DATA RECORDS below:

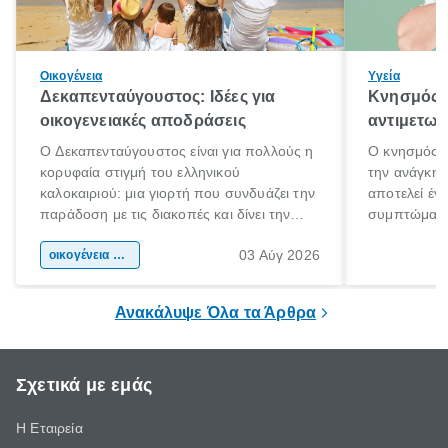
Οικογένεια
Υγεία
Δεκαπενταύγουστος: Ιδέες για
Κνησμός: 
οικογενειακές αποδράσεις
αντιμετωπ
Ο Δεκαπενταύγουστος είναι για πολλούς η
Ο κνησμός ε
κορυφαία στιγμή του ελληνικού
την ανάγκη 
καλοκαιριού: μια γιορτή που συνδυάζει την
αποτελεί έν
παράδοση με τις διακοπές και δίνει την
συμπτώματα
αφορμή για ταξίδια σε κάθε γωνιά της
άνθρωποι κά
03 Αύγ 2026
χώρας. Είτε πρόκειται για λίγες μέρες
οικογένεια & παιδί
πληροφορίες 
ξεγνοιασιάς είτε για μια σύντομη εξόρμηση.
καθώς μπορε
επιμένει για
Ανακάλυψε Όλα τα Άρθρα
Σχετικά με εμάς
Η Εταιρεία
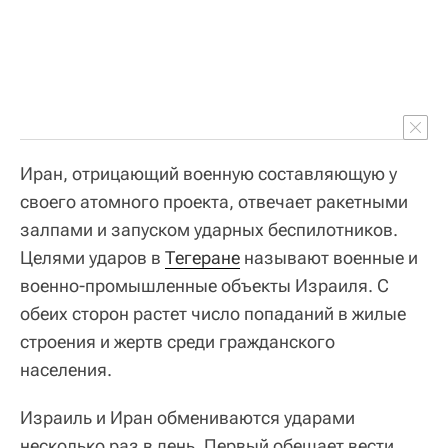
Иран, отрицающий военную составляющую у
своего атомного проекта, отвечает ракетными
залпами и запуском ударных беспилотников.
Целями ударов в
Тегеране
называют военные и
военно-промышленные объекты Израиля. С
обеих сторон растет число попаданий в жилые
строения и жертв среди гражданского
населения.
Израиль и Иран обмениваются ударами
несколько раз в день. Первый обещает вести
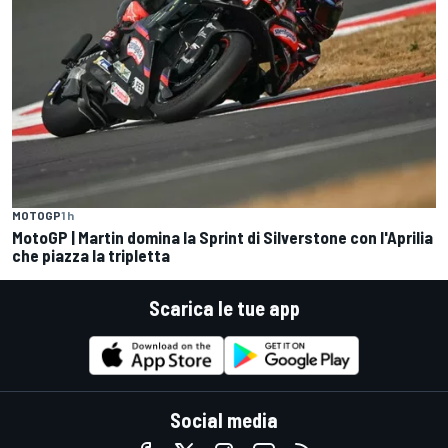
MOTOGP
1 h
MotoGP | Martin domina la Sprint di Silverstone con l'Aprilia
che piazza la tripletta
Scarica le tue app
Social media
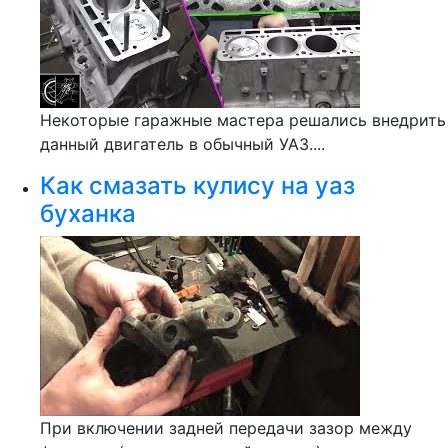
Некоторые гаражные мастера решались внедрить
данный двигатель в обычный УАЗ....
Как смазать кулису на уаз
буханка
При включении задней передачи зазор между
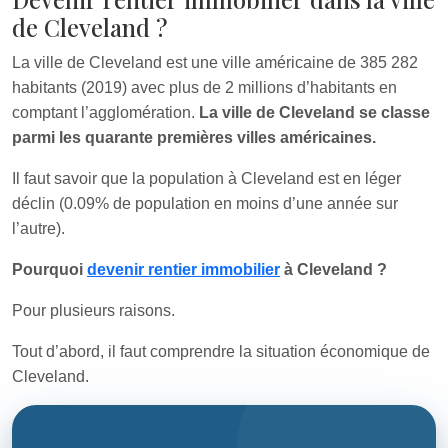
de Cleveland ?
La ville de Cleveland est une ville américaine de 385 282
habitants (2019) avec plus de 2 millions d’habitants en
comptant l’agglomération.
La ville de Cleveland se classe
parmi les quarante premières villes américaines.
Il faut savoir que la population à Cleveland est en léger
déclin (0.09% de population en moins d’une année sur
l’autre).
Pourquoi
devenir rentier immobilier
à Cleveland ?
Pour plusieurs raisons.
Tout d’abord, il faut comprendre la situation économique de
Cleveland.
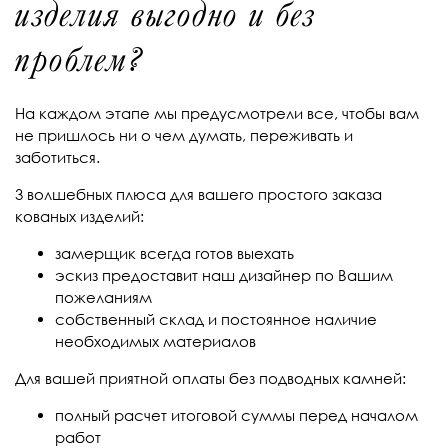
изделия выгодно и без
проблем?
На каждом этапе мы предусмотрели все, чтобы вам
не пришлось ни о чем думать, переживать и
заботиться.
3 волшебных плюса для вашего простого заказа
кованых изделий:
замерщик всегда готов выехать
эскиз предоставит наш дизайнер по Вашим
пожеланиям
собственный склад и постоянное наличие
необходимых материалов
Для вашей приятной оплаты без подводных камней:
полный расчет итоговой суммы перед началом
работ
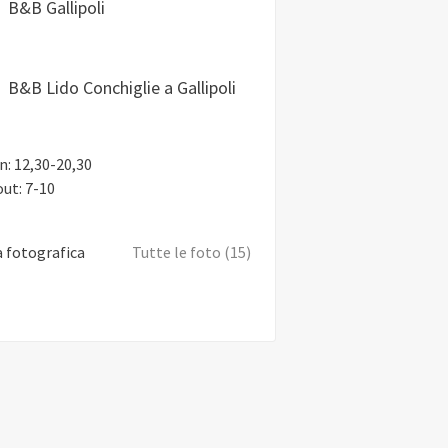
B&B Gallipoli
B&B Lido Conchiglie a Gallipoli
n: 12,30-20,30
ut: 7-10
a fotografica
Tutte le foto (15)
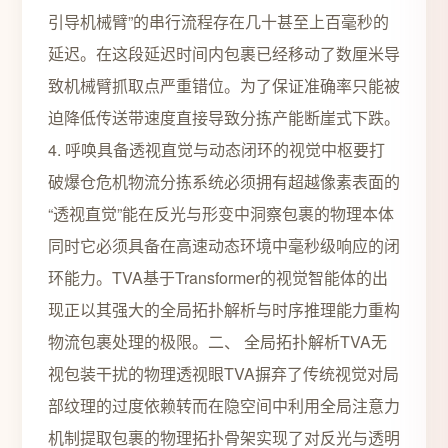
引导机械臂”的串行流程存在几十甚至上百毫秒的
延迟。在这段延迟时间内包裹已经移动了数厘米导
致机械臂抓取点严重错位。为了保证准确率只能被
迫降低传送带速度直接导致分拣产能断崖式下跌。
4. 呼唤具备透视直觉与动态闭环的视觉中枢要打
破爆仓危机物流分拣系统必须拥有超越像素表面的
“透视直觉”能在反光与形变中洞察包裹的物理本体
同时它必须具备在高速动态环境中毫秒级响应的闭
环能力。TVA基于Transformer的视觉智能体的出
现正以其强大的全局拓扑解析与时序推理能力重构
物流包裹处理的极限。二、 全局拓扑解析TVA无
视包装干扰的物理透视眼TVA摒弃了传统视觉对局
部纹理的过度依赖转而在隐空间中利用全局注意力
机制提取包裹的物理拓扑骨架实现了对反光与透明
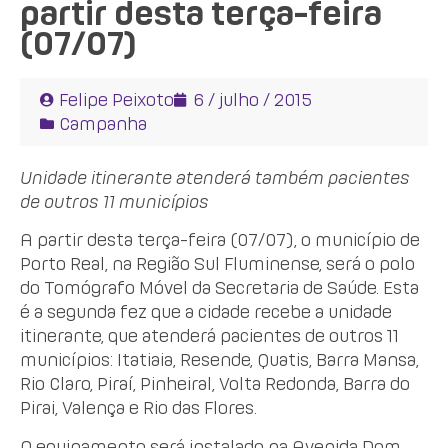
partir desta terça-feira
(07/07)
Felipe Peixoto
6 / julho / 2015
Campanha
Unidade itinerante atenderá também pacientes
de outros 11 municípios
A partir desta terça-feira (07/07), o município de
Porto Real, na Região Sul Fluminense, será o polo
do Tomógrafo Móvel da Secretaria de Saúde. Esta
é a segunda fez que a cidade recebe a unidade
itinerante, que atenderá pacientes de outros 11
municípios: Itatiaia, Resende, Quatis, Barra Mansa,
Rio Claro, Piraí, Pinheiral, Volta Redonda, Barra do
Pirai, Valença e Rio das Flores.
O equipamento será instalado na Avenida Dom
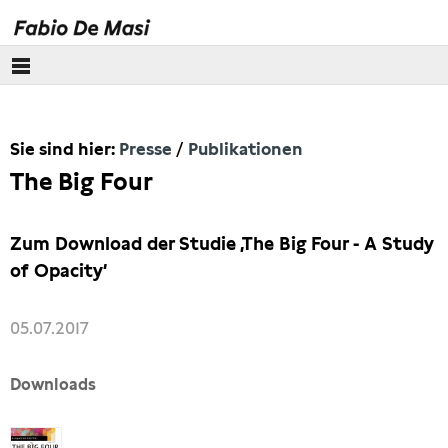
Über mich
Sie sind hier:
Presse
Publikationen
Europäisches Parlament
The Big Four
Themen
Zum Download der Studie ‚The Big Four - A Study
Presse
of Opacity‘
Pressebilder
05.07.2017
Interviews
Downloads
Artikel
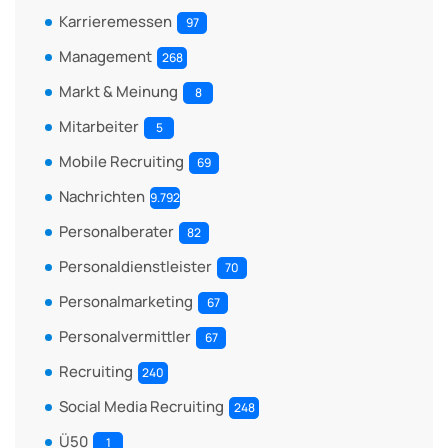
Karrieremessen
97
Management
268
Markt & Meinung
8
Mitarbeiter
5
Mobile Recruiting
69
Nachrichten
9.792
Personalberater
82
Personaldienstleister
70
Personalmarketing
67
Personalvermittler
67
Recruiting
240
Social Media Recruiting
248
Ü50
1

End of DATA RECORDS.
DATA RECORDS below:

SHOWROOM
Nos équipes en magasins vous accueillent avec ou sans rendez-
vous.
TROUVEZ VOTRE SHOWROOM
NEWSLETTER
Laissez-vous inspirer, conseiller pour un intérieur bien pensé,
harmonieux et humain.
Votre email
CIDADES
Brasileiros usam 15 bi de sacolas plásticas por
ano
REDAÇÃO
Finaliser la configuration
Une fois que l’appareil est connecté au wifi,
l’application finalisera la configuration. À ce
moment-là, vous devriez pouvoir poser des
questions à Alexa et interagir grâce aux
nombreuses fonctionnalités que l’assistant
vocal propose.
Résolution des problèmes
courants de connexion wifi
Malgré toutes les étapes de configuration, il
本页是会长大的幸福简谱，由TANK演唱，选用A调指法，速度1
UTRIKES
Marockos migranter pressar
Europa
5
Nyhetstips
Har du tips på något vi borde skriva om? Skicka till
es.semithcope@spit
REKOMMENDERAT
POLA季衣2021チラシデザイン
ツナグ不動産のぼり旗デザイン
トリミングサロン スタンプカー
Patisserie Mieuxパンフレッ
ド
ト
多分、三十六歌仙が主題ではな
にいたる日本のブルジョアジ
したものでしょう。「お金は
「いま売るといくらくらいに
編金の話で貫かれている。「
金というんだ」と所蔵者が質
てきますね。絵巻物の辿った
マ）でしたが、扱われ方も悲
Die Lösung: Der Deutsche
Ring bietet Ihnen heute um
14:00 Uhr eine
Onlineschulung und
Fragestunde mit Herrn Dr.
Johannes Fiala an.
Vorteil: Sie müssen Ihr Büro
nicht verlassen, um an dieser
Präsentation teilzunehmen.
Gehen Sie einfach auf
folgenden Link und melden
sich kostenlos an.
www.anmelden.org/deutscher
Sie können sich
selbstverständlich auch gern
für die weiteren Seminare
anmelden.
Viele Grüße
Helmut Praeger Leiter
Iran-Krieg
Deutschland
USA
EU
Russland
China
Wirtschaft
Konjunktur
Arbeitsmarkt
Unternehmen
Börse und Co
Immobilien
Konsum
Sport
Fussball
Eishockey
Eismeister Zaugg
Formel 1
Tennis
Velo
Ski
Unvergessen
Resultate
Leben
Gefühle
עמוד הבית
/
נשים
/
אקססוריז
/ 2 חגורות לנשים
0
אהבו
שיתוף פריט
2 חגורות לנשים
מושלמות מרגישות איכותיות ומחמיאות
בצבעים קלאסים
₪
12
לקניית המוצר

End of DATA RECORDS.
DATA RECORDS below:

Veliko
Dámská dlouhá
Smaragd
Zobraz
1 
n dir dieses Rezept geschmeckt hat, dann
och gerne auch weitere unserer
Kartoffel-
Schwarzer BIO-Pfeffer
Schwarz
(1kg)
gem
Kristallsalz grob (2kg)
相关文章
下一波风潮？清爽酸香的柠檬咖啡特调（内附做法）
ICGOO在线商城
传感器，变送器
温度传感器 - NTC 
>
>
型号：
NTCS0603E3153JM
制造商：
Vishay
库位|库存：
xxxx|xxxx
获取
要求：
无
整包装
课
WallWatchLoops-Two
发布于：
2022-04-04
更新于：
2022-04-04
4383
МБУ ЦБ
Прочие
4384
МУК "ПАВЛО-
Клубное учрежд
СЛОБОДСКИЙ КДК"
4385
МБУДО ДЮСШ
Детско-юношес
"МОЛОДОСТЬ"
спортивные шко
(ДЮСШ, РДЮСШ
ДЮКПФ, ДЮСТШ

End of DATA RECORDS.

_YOUR GOAL:_
Pull every line containing "avec" from the entries above and copy it.

_ANSWER BOX:_
habitants (2019) avec plus de 2 millions d’habitants en
Nos équipes en magasins vous accueillent avec ou sans rendez-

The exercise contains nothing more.